CREATE PROPERTY GRAPH myshop
    VERTEX TABLES (
        products LABEL product,
        customers LABEL customer LABEL person PROPERTIES (name),
        orders LABEL order,
        employees LABEL employee LABEL person PROPERTIES (employee_name AS name)
    )
    EDGE TABLES (
        order_items SOURCE orders DESTINATION products LABEL contains,
        customer_orders SOURCE customers DESTINATION orders LABEL has
    );

(In practice, there ought to be an edge linking the employees table to something, but it is allowed like this.) Then we can run a query like this (incomplete):

SELECT ... FROM GRAPH_TABLE (myshop MATCH (IS person WHERE name = '...')-[]->... COLUMNS (...));

This would automatically consider both the customers and the employees tables when looking for an edge with the person label.
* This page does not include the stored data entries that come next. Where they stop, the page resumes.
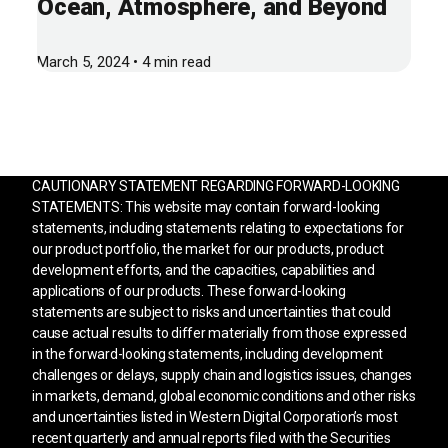
Ocean, Atmosphere, and Beyond
March 5, 2024 • 4 min read
CAUTIONARY STATEMENT REGARDING FORWARD-LOOKING
STATEMENTS: This website may contain forward-looking
statements, including statements relating to expectations for
our product portfolio, the market for our products, product
development efforts, and the capacities, capabilities and
applications of our products. These forward-looking
statements are subject to risks and uncertainties that could
cause actual results to differ materially from those expressed
in the forward-looking statements, including development
challenges or delays, supply chain and logistics issues, changes
in markets, demand, global economic conditions and other risks
and uncertainties listed in Western Digital Corporation’s most
recent quarterly and annual reports filed with the Securities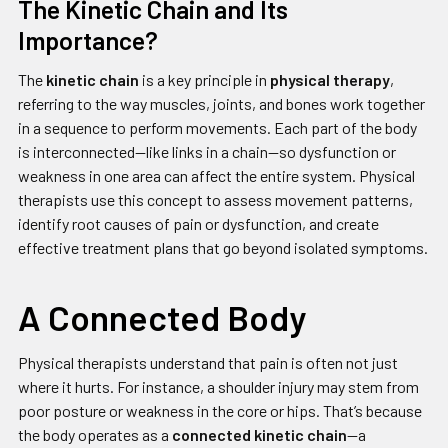
The Kinetic Chain and Its
Importance?
The
kinetic chain
is a key principle in
physical therapy
,
referring to the way muscles, joints, and bones work together
in a sequence to perform movements. Each part of the body
is interconnected—like links in a chain—so dysfunction or
weakness in one area can affect the entire system. Physical
therapists use this concept to assess movement patterns,
identify root causes of pain or dysfunction, and create
effective treatment plans that go beyond isolated symptoms.
A Connected Body
Physical therapists understand that pain is often not just
where it hurts. For instance, a shoulder injury may stem from
poor posture or weakness in the core or hips. That’s because
the body operates as a
connected kinetic chain
—a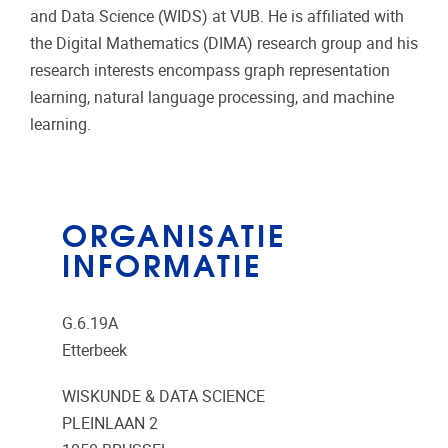
and Data Science (WIDS) at VUB. He is affiliated with
the Digital Mathematics (DIMA) research group and his
research interests encompass graph representation
learning, natural language processing, and machine
learning.
ORGANISATIE
INFORMATIE
G.6.19A
Etterbeek
WISKUNDE & DATA SCIENCE
PLEINLAAN 2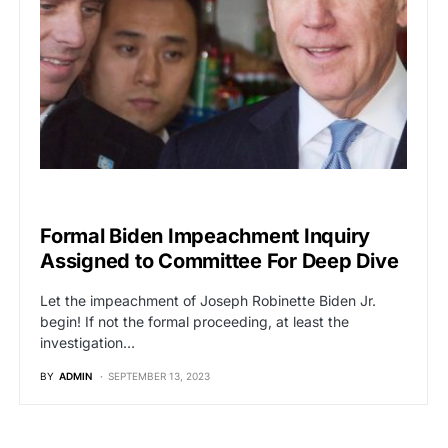
POLITICS
Formal Biden Impeachment Inquiry
Assigned to Committee For Deep Dive
Let the impeachment of Joseph Robinette Biden Jr.
begin! If not the formal proceeding, at least the
investigation…
BY
ADMIN
SEPTEMBER 13, 2023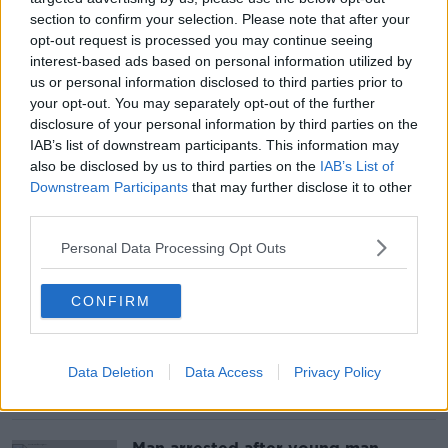
section to confirm your selection. Please note that after your
opt-out request is processed you may continue seeing
‘Ranking one disease above another’
interest-based ads based on personal information utilized by
– Why Ireland should subsidise
us or personal information disclosed to third parties prior to
Ozempic for obesity
your opt-out. You may separately opt-out of the further
disclosure of your personal information by third parties on the
IAB’s list of downstream participants. This information may
also be disclosed by us to third parties on the
IAB’s List of
Downstream Participants
that may further disclose it to other
Teacher shortages: Ireland’s school
career break system ‘absolutely
third parties.
ludicrous’
Personal Data Processing Opt Outs
CONFIRM
Storm Ashley: Cleanup underway as
thousands remain without power
Data Deletion
Data Access
Privacy Policy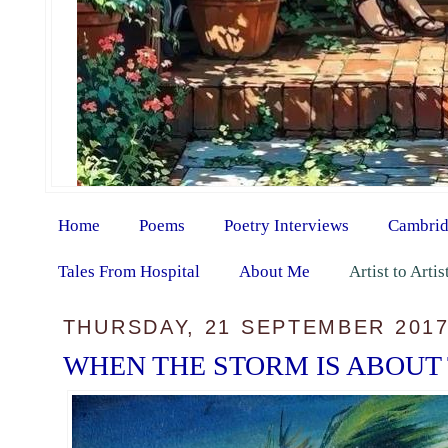
Home
Poems
Poetry Interviews
Cambrid
Tales From Hospital
About Me
Artist to Arti
THURSDAY, 21 SEPTEMBER 201
WHEN THE STORM IS ABOUT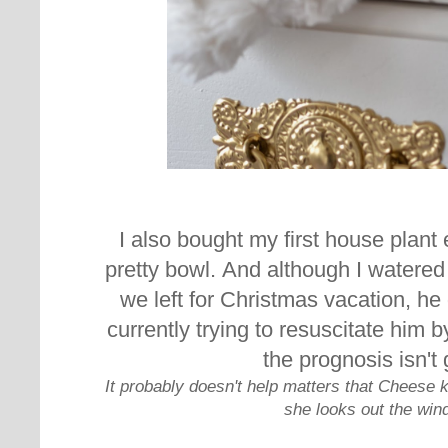
I also bought my first house plant 
pretty bowl.
And although I watered 
we left for Christmas vacation, he 
currently trying to resuscitate
him by
the prognosis isn't
It probably doesn't help matters that Cheese k
she looks out the win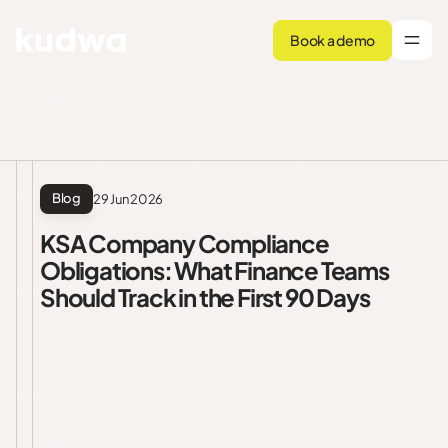
Book a demo
Blog
29 Jun 2026
KSA Company Compliance
Obligations: What Finance Teams
Should Track in the First 90 Days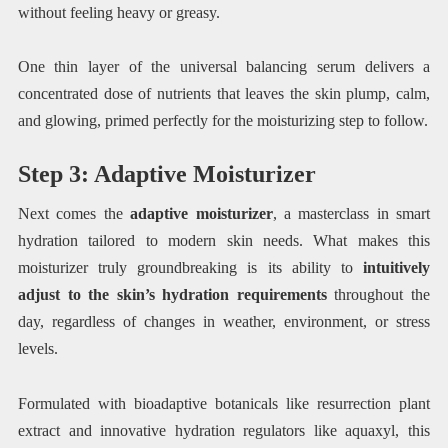
without feeling heavy or greasy.
One thin layer of the universal balancing serum delivers a
concentrated dose of nutrients that leaves the skin plump, calm,
and glowing, primed perfectly for the moisturizing step to follow.
Step 3: Adaptive Moisturizer
Next comes the
adaptive moisturizer
, a masterclass in smart
hydration tailored to modern skin needs. What makes this
moisturizer truly groundbreaking is its ability to
intuitively
adjust to the skin’s hydration requirements
throughout the
day, regardless of changes in weather, environment, or stress
levels.
Formulated with bioadaptive botanicals like resurrection plant
extract and innovative hydration regulators like aquaxyl, this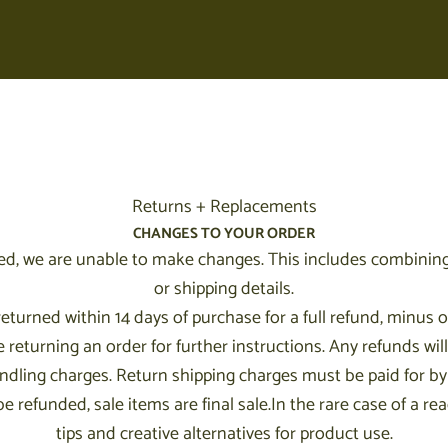
Your cart is empty
Returns + Replacements
CHANGES TO YOUR ORDER
d, we are unable to make changes. This includes combining
or shipping details.
urned within 14 days of purchase for a full refund, minus or
turning an order for further instructions. Any refunds will
ndling charges. Return shipping charges must be paid for b
 refunded, sale items are final sale.In the rare case of a rea
tips and creative alternatives for product use.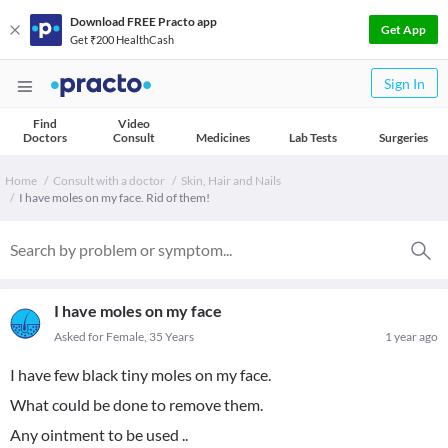
Download FREE Practo app
Get App
Get ₹200 HealthCash
Sign In
Find
Video
Doctors
Consult
Medicines
Lab Tests
Surgeries
Home
Consult with a doctor
Skin, Hair and Nails
I have moles on my face. Rid of them!
I have moles on my face
Asked for Female, 35 Years
1 year ago
I have few black tiny moles on my face.
What could be done to remove them.
Any ointment to be used ..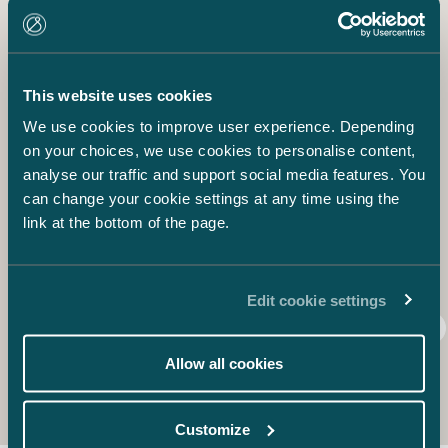
owner and beneficiary. This is particularly true when such
IPRs are related to the preparation of the startup.
Having exclusive rights to its intellectual property is
highly important for your startup for multiple reasons. For
This website uses cookies
example, for many startups the IPRs may be the only
We use cookies to improve user experience. Depending
valuable property, which makes them crucial for both the
company and the investors.
on your choices, we use cookies to personalise content,
In the next part of this blog post, we will tell you more
analyse our traffic and support social media features. You
about getting prepared for leaver situations, restricting
can change your cookie settings at any time using the
transfer of shares and other essential provisions that
link at the bottom of the page.
should be included in the SHA.
Tuomas Honkinen
Edit cookie settings
IPR
SHA
Shareholders’ Agreement
Startup
Allow all cookies
Customize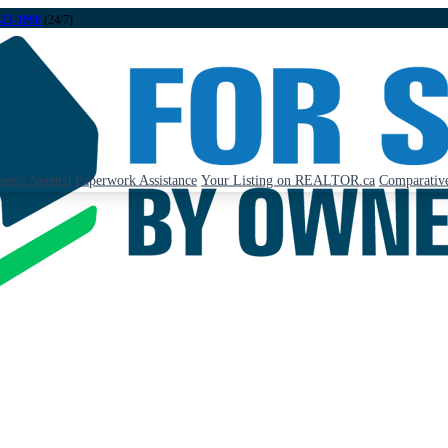
323-1998
(24/7)
ents Needed
Paperwork Assistance
Your Listing on REALTOR.ca
Comparative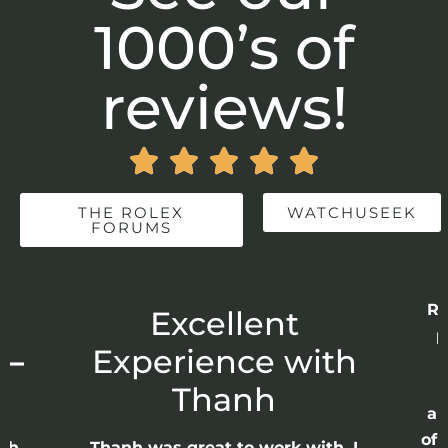
1000’s of
reviews!





THE ROLEX
WATCHUSEEK
FORUMS
Re
r
Excellent
p
 –
Experience with
E
Thanh
ap
of 
anh
Thanh was great to work with. I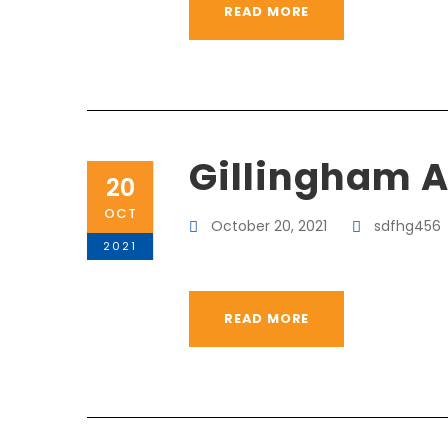
READ MORE
Gillingham 
20
OCT
October 20, 2021
sdfhg456
2021
READ MORE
When more than one element table has the same label, it is required that the properties match in number, name, and type. In the example, we specify an explicit property list and in one case override the name of the column to achieve this.

Using more than one label associated with an element table and each label exposing a different set of properties, the same relational data, and the graph structure contained therein, can be exposed through multiple co-existing logical views, which can be queried using graph pattern matching constructs.

For more details on the syntax for creating property graphs, see CREATE PROPERTY GRAPH. More details about the graph query syntax is in Graph Queries.